Construction of a simulation model and evaluation of the effect of potential interventions on the incidence of diabetes and initiation of dialysis due to diabetic nephropathy in Japan
Background The prevalence of diabetes mellitus is a growing public health concern in Japan. We developed a simulation model to predict the number of people with diabetes and those on dialysis due to diabetic nephropathy. In addition, we used the model to simulate the impact of possible interventions on the number of people with diabetes and those on dialysis due to diabetic nephropathy in the near future. Methods A simulation model with aging chains for diabetes management was built using system dynamics. The model was calibrated to population data from 2000 to 2015 (sex- and age category-specific population, the prevalence of diabetes, and the number of patients on dialysis due to diabetic nephropathy). We extrapolated the model up to 2035 in order to predict future prevalence of diabetes and related dialysis (base run). We also ran the model, hypothesizing that incidence of diabetes and/or related dialysis would be reduced by half from 2015 to 2025 and that this rate would be maintained until 2035, in order to investigate the effects of hypothetical interventions on future prevalence. Results The developed model forecasted the population with diabetes to increase until 2028 (5.58 million males and 3.34 million females), and the population on dialysis due to diabetic nephropathy to increase until 2035 (113,000 males and 48,000 females). Simulation experiments suggested that diabetes prevention interventions would decrease the number of patients on dialysis in 2035 by 13.8% in males and 12.6% in females compared to the base run. In contrast, interventions aiming to avoid dialysis initiation for patients with diabetes would decrease the number of patients on dialysis by 37.8% in males and 38.1% in females.

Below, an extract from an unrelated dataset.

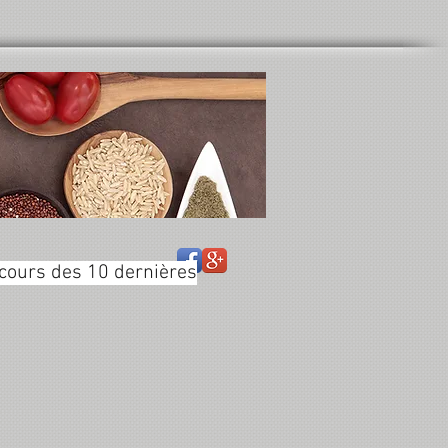
cours des 10 dernières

Conclusions We successfully developed a simulation model to project the number of patients with diabetes and those on dialysis due to diabetic nephropathy. Simulation experiments using the model suggested that, as far as the perspective of the next 20 years, intervention to prevent dialysis is an important means of bending the increasing curve of dialysis in the population with diabetes. Simulation analysis may be useful when making and evaluating health policies related to diabetes and other chronic diseases.